━━━━━ Data supplied ━━━━━

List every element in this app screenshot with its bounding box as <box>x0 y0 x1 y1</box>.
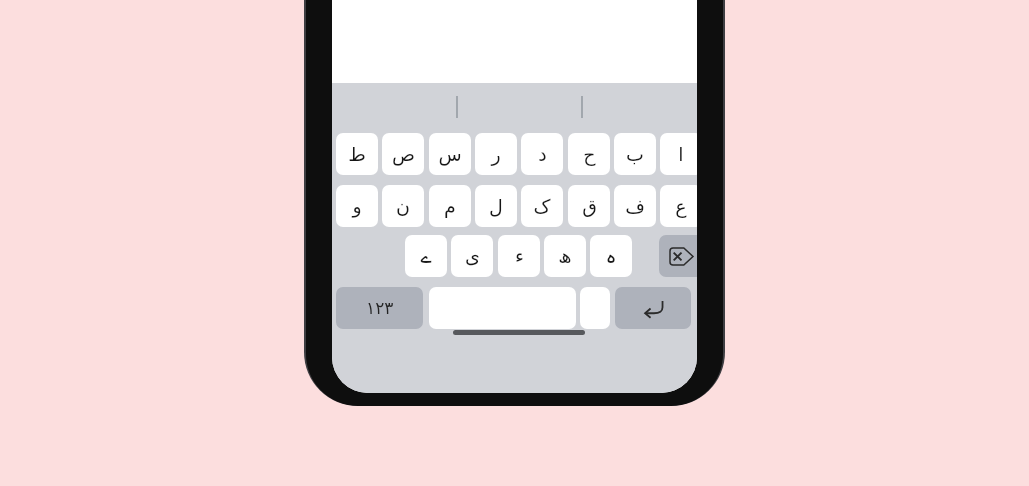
staticText: ا <box>678 143 684 165</box>
button[interactable]: ۱۲۳ <box>336 287 423 329</box>
button[interactable]: Enter <box>615 287 691 329</box>
staticText: ء <box>515 245 524 267</box>
button[interactable]: Backspace <box>659 235 697 277</box>
button[interactable]: ب <box>614 133 656 175</box>
staticText: ع <box>675 195 687 217</box>
button[interactable]: ص <box>382 133 424 175</box>
staticText: د <box>538 143 547 165</box>
button[interactable]: ح <box>568 133 610 175</box>
button[interactable]: ع <box>660 185 697 227</box>
staticText: ے <box>420 245 432 267</box>
button[interactable]: ی <box>451 235 493 277</box>
staticText: ط <box>348 143 366 165</box>
staticText: ر <box>491 143 501 165</box>
button[interactable]: ل <box>475 185 517 227</box>
button[interactable]: ط <box>336 133 378 175</box>
staticText: ک <box>533 195 551 217</box>
staticText: ق <box>582 195 597 217</box>
button[interactable]: س <box>429 133 471 175</box>
staticText: س <box>438 143 462 165</box>
staticText: و <box>352 195 362 217</box>
staticText: ۱۲۳ <box>366 298 394 318</box>
staticText: ن <box>396 195 410 217</box>
staticText: ی <box>465 245 480 267</box>
button[interactable]: ق <box>568 185 610 227</box>
button[interactable]: ے <box>405 235 447 277</box>
button[interactable]: Key <box>580 287 610 329</box>
staticText: ح <box>583 143 596 165</box>
button[interactable]: د <box>521 133 563 175</box>
staticText: ھ <box>558 245 572 267</box>
button[interactable]: ک <box>521 185 563 227</box>
button[interactable]: ا <box>660 133 697 175</box>
button[interactable]: ر <box>475 133 517 175</box>
staticText: ب <box>626 143 644 165</box>
staticText: ہ <box>605 245 617 267</box>
button[interactable]: م <box>429 185 471 227</box>
button[interactable]: و <box>336 185 378 227</box>
button[interactable]: Space <box>429 287 576 329</box>
staticText: ص <box>392 143 415 165</box>
staticText: م <box>444 195 456 217</box>
button[interactable]: ہ <box>590 235 632 277</box>
button[interactable]: ن <box>382 185 424 227</box>
button[interactable]: ف <box>614 185 656 227</box>
staticText: ل <box>489 195 503 217</box>
button[interactable]: ء <box>498 235 540 277</box>
button[interactable]: ھ <box>544 235 586 277</box>
staticText: ف <box>625 195 645 217</box>
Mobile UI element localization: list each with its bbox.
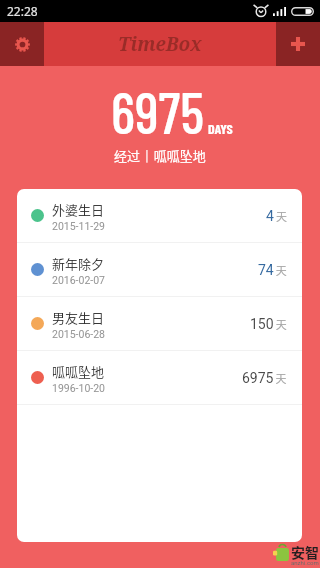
- button[interactable]: Settings: [0, 22, 44, 66]
- staticText: DAYS: [208, 120, 233, 137]
- button[interactable]: Add: [276, 22, 320, 66]
- staticText: 150 天: [250, 316, 287, 332]
- staticText: 74 天: [258, 262, 287, 278]
- staticText: 6975 天: [242, 370, 287, 386]
- staticText: 经过 | 呱呱坠地: [114, 146, 206, 165]
- staticText: 2015-11-29: [52, 220, 106, 232]
- staticText: 22:28: [7, 3, 38, 19]
- staticText: 2016-02-07: [52, 274, 106, 286]
- staticText: 外婆生日: [52, 200, 105, 219]
- staticText: 2015-06-28: [52, 328, 106, 340]
- staticText: 6975: [111, 77, 205, 145]
- staticText: 新年除夕: [52, 254, 105, 273]
- staticText: anzhi.com: [291, 559, 319, 566]
- staticText: 4 天: [266, 208, 287, 224]
- button[interactable]: 新年除夕: [17, 243, 302, 296]
- button[interactable]: 呱呱坠地: [17, 351, 302, 404]
- staticText: 安智: [291, 542, 319, 562]
- staticText: 呱呱坠地: [52, 362, 105, 381]
- button[interactable]: 男友生日: [17, 297, 302, 350]
- button[interactable]: 外婆生日: [17, 189, 302, 242]
- staticText: 男友生日: [52, 308, 105, 327]
- staticText: 1996-10-20: [52, 382, 106, 394]
- staticText: TimeBox: [118, 31, 202, 57]
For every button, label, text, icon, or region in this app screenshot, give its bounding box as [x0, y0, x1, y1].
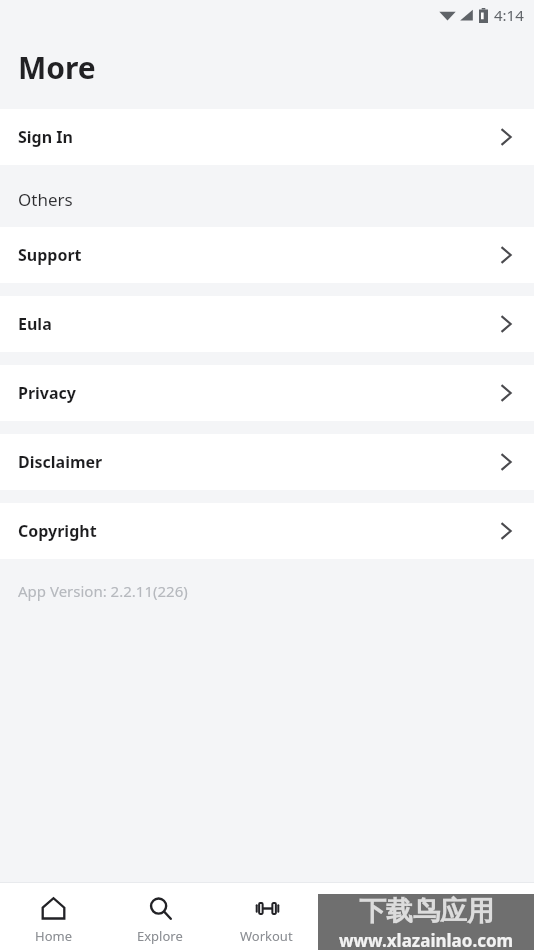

━━━━━

- [Task to carry out]:
Copy these entries precisely and drop any picture.

- [Task answer]:
List every element in this app screenshot with its bounding box as <box>x0 y0 x1 y1</box>.
staticText: ا <box>678 143 684 165</box>
button[interactable]: ۱۲۳ <box>336 287 423 329</box>
button[interactable]: Enter <box>615 287 691 329</box>
staticText: ء <box>515 245 524 267</box>
button[interactable]: Backspace <box>659 235 697 277</box>
button[interactable]: ب <box>614 133 656 175</box>
staticText: ع <box>675 195 687 217</box>
button[interactable]: ص <box>382 133 424 175</box>
staticText: د <box>538 143 547 165</box>
button[interactable]: ح <box>568 133 610 175</box>
button[interactable]: ع <box>660 185 697 227</box>
staticText: ے <box>420 245 432 267</box>
button[interactable]: ی <box>451 235 493 277</box>
staticText: ط <box>348 143 366 165</box>
staticText: ر <box>491 143 501 165</box>
button[interactable]: ل <box>475 185 517 227</box>
button[interactable]: ط <box>336 133 378 175</box>
staticText: ک <box>533 195 551 217</box>
staticText: ق <box>582 195 597 217</box>
button[interactable]: س <box>429 133 471 175</box>
staticText: س <box>438 143 462 165</box>
staticText: و <box>352 195 362 217</box>
staticText: ۱۲۳ <box>366 298 394 318</box>
staticText: ن <box>396 195 410 217</box>
staticText: ی <box>465 245 480 267</box>
button[interactable]: ق <box>568 185 610 227</box>
button[interactable]: ے <box>405 235 447 277</box>
button[interactable]: Key <box>580 287 610 329</box>
staticText: ح <box>583 143 596 165</box>
button[interactable]: د <box>521 133 563 175</box>
staticText: ھ <box>558 245 572 267</box>
button[interactable]: ک <box>521 185 563 227</box>
button[interactable]: ا <box>660 133 697 175</box>
button[interactable]: ر <box>475 133 517 175</box>
staticText: ب <box>626 143 644 165</box>
staticText: ہ <box>605 245 617 267</box>
button[interactable]: م <box>429 185 471 227</box>
button[interactable]: و <box>336 185 378 227</box>
button[interactable]: Space <box>429 287 576 329</box>
staticText: ص <box>392 143 415 165</box>
staticText: م <box>444 195 456 217</box>
button[interactable]: ہ <box>590 235 632 277</box>
button[interactable]: ن <box>382 185 424 227</box>
button[interactable]: ف <box>614 185 656 227</box>
staticText: ل <box>489 195 503 217</box>
button[interactable]: ء <box>498 235 540 277</box>
button[interactable]: ھ <box>544 235 586 277</box>
staticText: ف <box>625 195 645 217</box>
Mobile UI element localization: list each with its bbox.
- button[interactable]: Settings: [0, 22, 44, 66]
- staticText: DAYS: [208, 120, 233, 137]
- button[interactable]: Add: [276, 22, 320, 66]
- staticText: 150 天: [250, 316, 287, 332]
- staticText: 74 天: [258, 262, 287, 278]
- staticText: 6975 天: [242, 370, 287, 386]
- staticText: 经过 | 呱呱坠地: [114, 146, 206, 165]
- staticText: 2015-11-29: [52, 220, 106, 232]
- staticText: 22:28: [7, 3, 38, 19]
- staticText: 2016-02-07: [52, 274, 106, 286]
- staticText: 外婆生日: [52, 200, 105, 219]
- staticText: 2015-06-28: [52, 328, 106, 340]
- staticText: 6975: [111, 77, 205, 145]
- staticText: 新年除夕: [52, 254, 105, 273]
- staticText: anzhi.com: [291, 559, 319, 566]
- staticText: 4 天: [266, 208, 287, 224]
- button[interactable]: 新年除夕: [17, 243, 302, 296]
- button[interactable]: 呱呱坠地: [17, 351, 302, 404]
- staticText: 安智: [291, 542, 319, 562]
- staticText: 呱呱坠地: [52, 362, 105, 381]
- button[interactable]: 男友生日: [17, 297, 302, 350]
- button[interactable]: 外婆生日: [17, 189, 302, 242]
- staticText: 男友生日: [52, 308, 105, 327]
- staticText: 1996-10-20: [52, 382, 106, 394]
- staticText: TimeBox: [118, 31, 202, 57]
For every button, label, text, icon, or region in this app screenshot, give its bounding box as [x0, y0, x1, y1].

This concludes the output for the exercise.